Thursday, September 28, 2006

September 28, 2006
Another chicken coop shift this morning. J.D. and I used a crow bar to loosen joints on the roof beams. Took about five minutes per nail. They were long suckers, pounded in at an angle, then bent on the backside down to the hilt, then painted over. So it took a minute or so to even find them, then a crow bar and hammer to get the heads up off the facing enough to get an angle under them to pull them out. Loaded up the Ranger at 7:45 and brought everything back to our place and stored it all in the tractor garage.

We go to great lengths to get it right in True West and here’s a good example. We are featuring the Ben and Billy Thompson vs. Cap Whitney gunfight in Ellsworth, Kansas for our next Classic Gunfights and we are working with two excellent researchers, Tom Bicknell and Jim Gray. The body copy has a mention of Billy being the older brother of Ben Thomspon. Managing Editor Meghan Saar found this tidbit in Dan Thrapp’s Western Biography series with a notation that many have mistakenly believed that Billy Thompson was the younger brother of Ben. This prompted the following Email from Tom Bicknell:

“Tom Dearden, a lifelong resident of Knottingley, England, who was a grass-roots local historian made the difficult effort to dig through the government records of literally doxens of Thompson families living in knottingley during the 19th century to learn as much as possible about Ben and Billy and their immediate family and other relatives. He determined what was later independently confirmed that Ben was two years older than Billy.

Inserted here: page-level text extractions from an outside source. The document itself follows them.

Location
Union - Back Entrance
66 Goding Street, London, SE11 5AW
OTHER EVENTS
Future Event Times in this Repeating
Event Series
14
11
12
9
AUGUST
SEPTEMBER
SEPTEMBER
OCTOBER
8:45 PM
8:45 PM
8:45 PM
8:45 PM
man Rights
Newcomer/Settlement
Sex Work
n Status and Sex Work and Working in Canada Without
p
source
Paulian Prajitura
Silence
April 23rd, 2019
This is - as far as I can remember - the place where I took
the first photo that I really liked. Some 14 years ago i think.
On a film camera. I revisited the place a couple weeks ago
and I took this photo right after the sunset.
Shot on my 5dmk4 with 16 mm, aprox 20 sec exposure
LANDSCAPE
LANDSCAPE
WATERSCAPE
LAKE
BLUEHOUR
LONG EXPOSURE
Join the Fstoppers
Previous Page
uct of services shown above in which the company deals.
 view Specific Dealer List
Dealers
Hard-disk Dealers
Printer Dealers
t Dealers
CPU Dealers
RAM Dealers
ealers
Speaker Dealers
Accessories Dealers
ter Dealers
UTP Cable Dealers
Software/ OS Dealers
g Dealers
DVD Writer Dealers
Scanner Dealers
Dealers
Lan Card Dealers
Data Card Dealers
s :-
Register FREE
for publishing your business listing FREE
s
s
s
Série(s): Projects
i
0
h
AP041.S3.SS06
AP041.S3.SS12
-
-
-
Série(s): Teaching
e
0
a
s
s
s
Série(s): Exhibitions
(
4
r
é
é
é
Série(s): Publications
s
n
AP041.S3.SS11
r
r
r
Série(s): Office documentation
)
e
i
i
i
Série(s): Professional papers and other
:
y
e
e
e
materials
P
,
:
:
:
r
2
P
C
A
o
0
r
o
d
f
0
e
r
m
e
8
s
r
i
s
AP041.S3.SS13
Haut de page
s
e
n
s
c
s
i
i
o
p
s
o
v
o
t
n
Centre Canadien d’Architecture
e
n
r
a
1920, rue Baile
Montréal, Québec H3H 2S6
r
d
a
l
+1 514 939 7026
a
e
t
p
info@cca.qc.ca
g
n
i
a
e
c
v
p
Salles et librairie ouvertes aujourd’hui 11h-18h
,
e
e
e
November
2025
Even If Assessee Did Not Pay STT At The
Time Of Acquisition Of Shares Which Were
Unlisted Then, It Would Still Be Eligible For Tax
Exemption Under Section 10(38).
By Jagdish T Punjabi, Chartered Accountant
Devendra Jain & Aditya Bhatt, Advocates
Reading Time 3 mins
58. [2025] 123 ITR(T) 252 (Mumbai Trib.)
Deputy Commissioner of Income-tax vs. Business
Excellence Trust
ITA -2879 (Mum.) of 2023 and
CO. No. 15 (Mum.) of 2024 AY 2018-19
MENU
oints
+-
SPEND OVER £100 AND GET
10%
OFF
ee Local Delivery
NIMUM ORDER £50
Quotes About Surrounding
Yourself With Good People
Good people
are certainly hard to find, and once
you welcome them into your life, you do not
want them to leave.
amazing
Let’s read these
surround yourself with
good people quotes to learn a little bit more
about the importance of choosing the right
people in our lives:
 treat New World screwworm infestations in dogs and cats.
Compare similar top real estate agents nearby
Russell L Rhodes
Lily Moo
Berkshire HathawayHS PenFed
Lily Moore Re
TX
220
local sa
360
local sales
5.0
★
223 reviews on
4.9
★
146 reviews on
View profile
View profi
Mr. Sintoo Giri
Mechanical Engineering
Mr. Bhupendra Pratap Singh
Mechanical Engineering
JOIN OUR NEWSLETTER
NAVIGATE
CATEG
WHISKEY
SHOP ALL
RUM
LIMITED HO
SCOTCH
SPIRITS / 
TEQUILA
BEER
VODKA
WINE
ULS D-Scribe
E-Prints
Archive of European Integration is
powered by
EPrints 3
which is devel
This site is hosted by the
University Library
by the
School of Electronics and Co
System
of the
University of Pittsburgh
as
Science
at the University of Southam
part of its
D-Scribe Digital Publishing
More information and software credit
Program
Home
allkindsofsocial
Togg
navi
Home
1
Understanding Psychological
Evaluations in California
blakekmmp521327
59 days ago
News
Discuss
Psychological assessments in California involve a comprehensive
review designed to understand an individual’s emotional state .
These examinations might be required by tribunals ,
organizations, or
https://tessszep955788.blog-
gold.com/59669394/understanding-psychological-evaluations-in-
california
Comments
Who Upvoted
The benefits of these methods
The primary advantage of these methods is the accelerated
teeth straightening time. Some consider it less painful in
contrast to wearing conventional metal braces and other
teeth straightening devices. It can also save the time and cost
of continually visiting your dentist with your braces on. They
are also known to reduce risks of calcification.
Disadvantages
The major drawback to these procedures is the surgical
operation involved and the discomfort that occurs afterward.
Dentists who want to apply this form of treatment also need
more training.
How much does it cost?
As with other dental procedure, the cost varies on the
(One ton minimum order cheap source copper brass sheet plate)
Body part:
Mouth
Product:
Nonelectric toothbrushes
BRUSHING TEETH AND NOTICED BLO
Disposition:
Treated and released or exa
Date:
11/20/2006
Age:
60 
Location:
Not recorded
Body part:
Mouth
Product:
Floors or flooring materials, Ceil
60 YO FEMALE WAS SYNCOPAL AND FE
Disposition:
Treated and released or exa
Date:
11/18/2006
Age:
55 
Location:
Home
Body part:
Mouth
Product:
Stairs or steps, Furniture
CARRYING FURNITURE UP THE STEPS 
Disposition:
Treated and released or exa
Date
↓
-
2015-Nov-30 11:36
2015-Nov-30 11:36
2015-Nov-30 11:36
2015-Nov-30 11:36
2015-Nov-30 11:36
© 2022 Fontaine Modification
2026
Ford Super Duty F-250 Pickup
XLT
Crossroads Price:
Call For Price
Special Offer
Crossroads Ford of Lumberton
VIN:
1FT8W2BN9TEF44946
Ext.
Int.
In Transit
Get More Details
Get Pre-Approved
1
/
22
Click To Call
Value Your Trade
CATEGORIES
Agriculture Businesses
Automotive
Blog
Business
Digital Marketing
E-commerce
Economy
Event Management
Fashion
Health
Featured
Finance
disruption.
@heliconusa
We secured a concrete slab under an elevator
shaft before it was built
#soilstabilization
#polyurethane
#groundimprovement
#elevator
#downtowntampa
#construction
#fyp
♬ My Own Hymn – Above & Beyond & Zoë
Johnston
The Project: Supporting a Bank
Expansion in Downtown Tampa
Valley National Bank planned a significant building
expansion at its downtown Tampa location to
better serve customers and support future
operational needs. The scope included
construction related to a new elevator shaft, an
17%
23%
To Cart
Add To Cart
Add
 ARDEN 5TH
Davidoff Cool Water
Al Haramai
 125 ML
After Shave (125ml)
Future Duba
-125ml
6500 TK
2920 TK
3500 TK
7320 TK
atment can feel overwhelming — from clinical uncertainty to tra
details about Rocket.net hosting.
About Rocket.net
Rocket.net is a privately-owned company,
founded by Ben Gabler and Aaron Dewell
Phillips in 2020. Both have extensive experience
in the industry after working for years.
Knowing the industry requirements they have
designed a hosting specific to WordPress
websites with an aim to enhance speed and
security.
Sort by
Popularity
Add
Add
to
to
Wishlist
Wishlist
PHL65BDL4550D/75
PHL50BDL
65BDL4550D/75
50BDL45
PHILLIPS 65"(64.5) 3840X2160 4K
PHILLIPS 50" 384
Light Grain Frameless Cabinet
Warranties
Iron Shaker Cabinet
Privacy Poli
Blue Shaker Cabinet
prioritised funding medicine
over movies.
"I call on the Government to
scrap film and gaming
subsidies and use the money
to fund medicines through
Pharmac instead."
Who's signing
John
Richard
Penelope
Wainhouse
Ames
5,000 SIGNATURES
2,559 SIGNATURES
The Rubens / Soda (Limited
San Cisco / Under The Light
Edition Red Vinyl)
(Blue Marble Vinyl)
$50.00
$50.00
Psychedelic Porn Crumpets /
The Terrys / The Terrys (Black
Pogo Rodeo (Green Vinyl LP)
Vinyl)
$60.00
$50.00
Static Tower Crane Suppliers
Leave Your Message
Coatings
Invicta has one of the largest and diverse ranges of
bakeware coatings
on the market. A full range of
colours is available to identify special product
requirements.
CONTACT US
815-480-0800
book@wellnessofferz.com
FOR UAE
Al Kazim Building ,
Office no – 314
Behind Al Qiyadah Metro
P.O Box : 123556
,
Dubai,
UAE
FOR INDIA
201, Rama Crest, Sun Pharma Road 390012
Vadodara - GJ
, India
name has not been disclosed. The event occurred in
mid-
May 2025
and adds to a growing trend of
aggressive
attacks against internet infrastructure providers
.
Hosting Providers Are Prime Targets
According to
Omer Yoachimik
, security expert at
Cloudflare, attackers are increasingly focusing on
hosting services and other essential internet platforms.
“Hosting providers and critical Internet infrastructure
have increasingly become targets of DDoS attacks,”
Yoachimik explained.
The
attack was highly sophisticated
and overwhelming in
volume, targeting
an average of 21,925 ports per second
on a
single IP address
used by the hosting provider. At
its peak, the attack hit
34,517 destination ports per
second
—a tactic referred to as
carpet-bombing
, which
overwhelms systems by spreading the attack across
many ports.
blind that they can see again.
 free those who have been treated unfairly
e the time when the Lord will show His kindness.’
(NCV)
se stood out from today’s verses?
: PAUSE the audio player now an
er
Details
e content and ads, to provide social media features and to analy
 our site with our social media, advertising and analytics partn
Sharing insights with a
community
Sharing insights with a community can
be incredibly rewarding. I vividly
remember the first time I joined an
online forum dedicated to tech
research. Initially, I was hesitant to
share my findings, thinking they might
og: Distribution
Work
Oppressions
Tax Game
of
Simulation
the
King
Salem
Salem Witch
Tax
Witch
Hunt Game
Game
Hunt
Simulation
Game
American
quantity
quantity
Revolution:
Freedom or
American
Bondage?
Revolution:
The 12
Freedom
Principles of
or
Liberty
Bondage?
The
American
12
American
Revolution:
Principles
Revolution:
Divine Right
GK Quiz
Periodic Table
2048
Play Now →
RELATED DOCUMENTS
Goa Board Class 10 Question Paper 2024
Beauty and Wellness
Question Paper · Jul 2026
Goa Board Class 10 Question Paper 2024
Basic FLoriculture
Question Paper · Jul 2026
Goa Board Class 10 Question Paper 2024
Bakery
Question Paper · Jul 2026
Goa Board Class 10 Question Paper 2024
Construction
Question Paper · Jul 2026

I have copies of their English birth certificates and even more importantly I found Ben Thompson's only great-grand child, Mrs. Anne Price Beck of Smithville, Texas, who though the Thompson Family Bible confirms Mr. Dearden's research.”
—Tom Bicknell

Well, for me, that trumps Thrapp (who also was a peerless researcher, but he died more than a decade ago and some, but not many, of his findings have been overturned, this being a perfect example). And as I’ve said before, nothing changes more than the past.

The Top Secret Project
Worked last night on more Apache cheekbones. It’s interesting that many portrayals of Apaches are wrong because the emphasis is on the wrong facial structure. For instance, one of the most embarrassing Native American representations is the big Crazy Horse monument under construction up in the Dakotas. Granted it’s only about half done but, to my eye, it’s all nose and no In-din. It’s ridiculously skewed towards a certain ethnic stereotype. Or put another way, it’s more Harry Cohen than Crazy Horse.

I shouldn’t act too snotty about this because much of it is a mystery to me as well. I do well when I’m copying a photo of an Apache, but to apply the facial structure to something fresh and original (building from scractch) is a whole ‘nother ballgame.

For example, Geronimo is easy (see my gouache below). Check out those ball-bearing cheekbones. I also stumbled across another aspect of portraying Apache skin tone and that is this: modern peoples spend about five percent of their time outdoors, while the oldtime Apaches spent 99 percent of their time outdoors, and their skin went beyond bronze and contained more than a bit of gray in the pigment (refried beings?).



And here's my sketches from last night, with an emphasis on the cheekbones:



The other kind of portrayal that drives me crazy is the muscular, buffed-out Apache, who looks more like Charles Atlas, than Cochise. These representations were popular in the fifties with Frank McCarthy and yes, even Tom Lovell, producing their share of central casting studs who looked like they hung out at Gower’s Gulch, not San Carlos. When The Top Secret Writer and I were at Pastor Guenther’s home he showed us the actual sign-up logs for the Apache scouts, recording their height, weight, etc. More than a few were very short, one of them being four foot seven, and several under five foot. All of them were thin, weighing in the range of 130 to 155 pounds, if I remember correctly.

“I have come to the conclusion that almost no one on earth is lazy. The truth is that the person you call lazy just does not want to do your kind of work; they want to do their kind.”